» WHAT TO WORK ON: Copy nothing but the lines below, from the one with "Battaramulla" through the one with "in the house of our friends. There are no", exactly as written; no pictures should appear.

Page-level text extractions
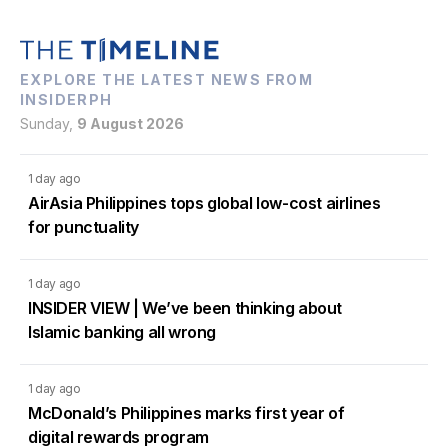
EXPLORE THE LATEST NEWS FROM
INSIDERPH
Sunday,
9 August 2026
1 day ago
AirAsia Philippines tops global low-cost airlines
for punctuality
1 day ago
INSIDER VIEW | We’ve been thinking about
Islamic banking all wrong
1 day ago
McDonald’s Philippines marks first year of
digital rewards program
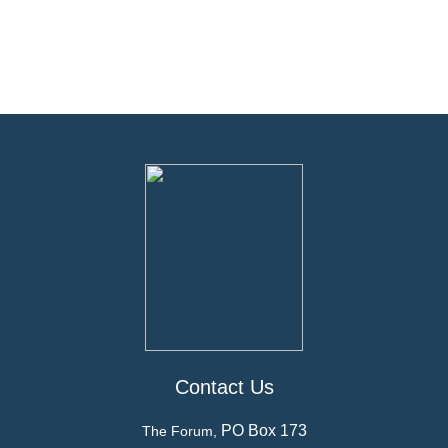
Contact Us
PO Box 173
The Forum,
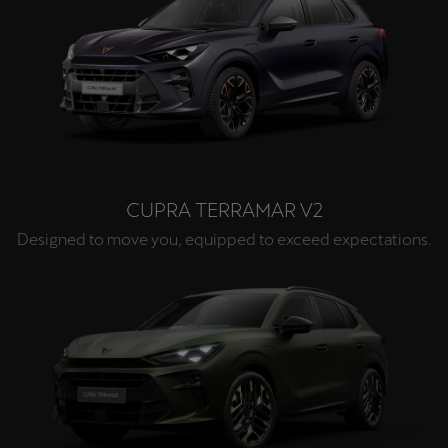
CUPRA TERRAMAR V2
Designed to move you, equipped to exceed expectations.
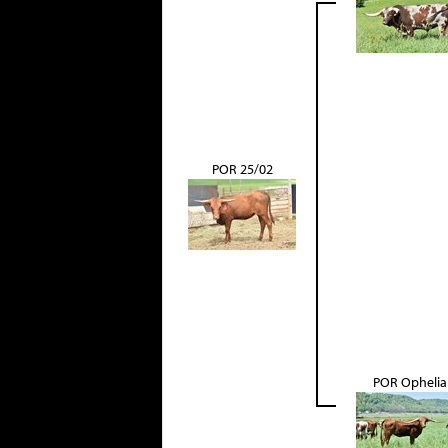
POR 25/02
POR Ophelia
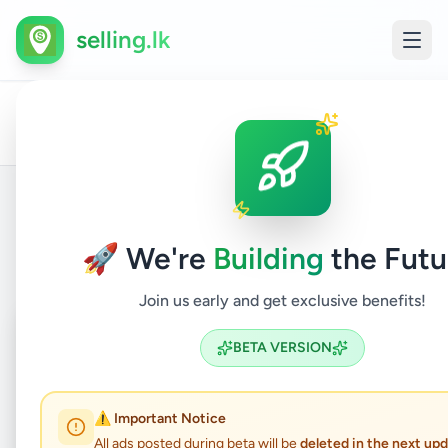
selling.lk
Hobby,
All
Childr
Home
/
/
Colombo
/
Battaramulla
/
Sport
/
Ads
Items
& Kids
Back to Listings
🚀 We're
Building
the Futu
Join us early and get exclusive benefits!
Coming Soon
⏳
BETA VERSION
Not Available
⚠️ Important Notice
All ads posted during beta will be
deleted in the next up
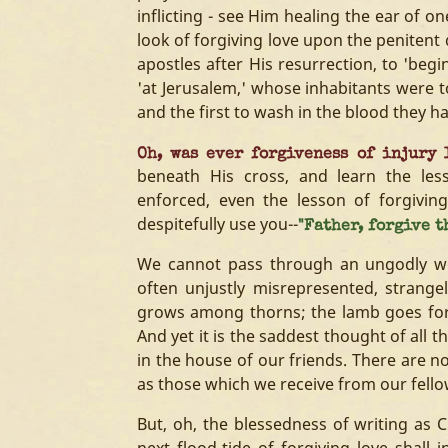
inflicting - see Him healing the ear of o
look of forgiving love upon the penitent d
apostles after His resurrection, to 'beg
'at Jerusalem,' whose inhabitants were to
and the first to wash in the blood they h
Oh, was ever forgiveness of injury 
beneath His cross, and learn the le
enforced, even the lesson of forgivin
despitefully use you--
"Father, forgive t
We cannot pass through an ungodly wor
often unjustly misrepresented, strange
grows among thorns; the lamb goes fort
And yet it is the saddest thought of all
in the house of our friends. There are no 
as those which we receive from our fello
But, oh, the blessedness of writing as C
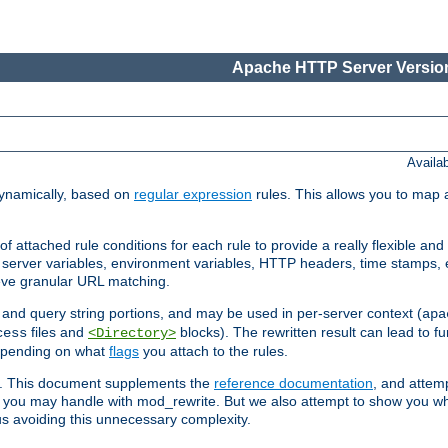
Apache HTTP Server Version
Availa
ynamically, based on
regular expression
rules. This allows you to map 
f attached rule conditions for each rule to provide a really flexible a
server variables, environment variables, HTTP headers, time stamps, 
ieve granular URL matching.
o and query string portions, and may be used in per-server context (
apa
files and
blocks). The rewritten result can lead to fur
cess
<Directory>
depending on what
flags
you attach to the rules.
ex. This document supplements the
reference documentation
, and attemp
 you may handle with mod_rewrite. But we also attempt to show you w
s avoiding this unnecessary complexity.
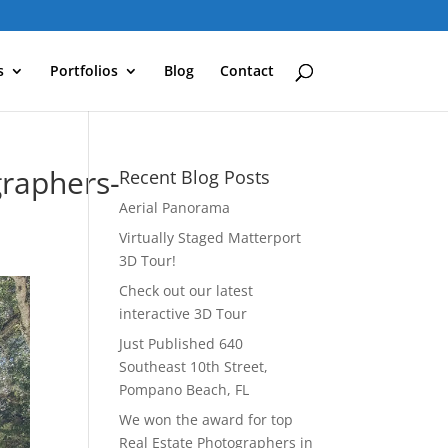
s
Portfolios
Blog
Contact
raphers-
Recent Blog Posts
Aerial Panorama
Virtually Staged Matterport
3D Tour!
Check out our latest
interactive 3D Tour
Just Published 640
Southeast 10th Street,
Pompano Beach, FL
We won the award for top
Real Estate Photographers in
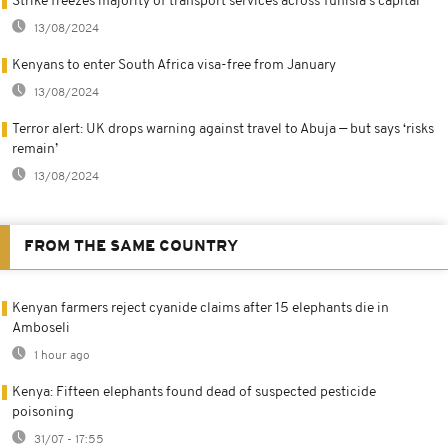
Strike freezes majority of transport services across Tunisia's capital
13/08/2024
Kenyans to enter South Africa visa-free from January
13/08/2024
Terror alert: UK drops warning against travel to Abuja — but says ‘risks
remain’
13/08/2024
FROM THE SAME COUNTRY
Kenyan farmers reject cyanide claims after 15 elephants die in
Amboseli
1 hour ago
Kenya: Fifteen elephants found dead of suspected pesticide
poisoning
31/07 - 17:55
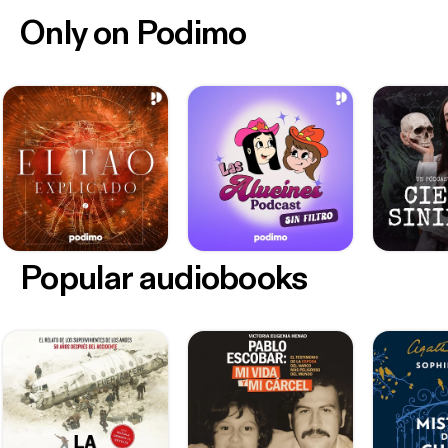
Only on Podimo
Popular audiobooks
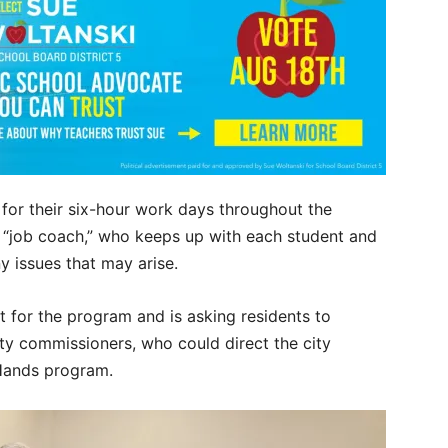
for their six-hour work days throughout the
r “job coach,” who keeps up with each student and
ny issues that may arise.
 for the program and is asking residents to
ty commissioners, who could direct the city
 Hands program.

» SOLVED EXERCISE:
Battaramulla
/
Sport
/
Ads
Items
& Kids
Back to Listings
🚀 We're
Building
the Futu
Join us early and get exclusive benefits!
Coming Soon
⏳
BETA VERSION
Not Available
⚠️ Important Notice
All ads posted during beta will be
deleted in the next up
inflicting - see Him healing the ear of o
look of forgiving love upon the penitent d
apostles after His resurrection, to 'beg
'at Jerusalem,' whose inhabitants were to
and the first to wash in the blood they h
Oh, was ever forgiveness of injury 
beneath His cross, and learn the le
enforced, even the lesson of forgivin
despitefully use you--
"Father, forgive t
We cannot pass through an ungodly wor
often unjustly misrepresented, strange
grows among thorns; the lamb goes fort
And yet it is the saddest thought of all
in the house of our friends. There are no 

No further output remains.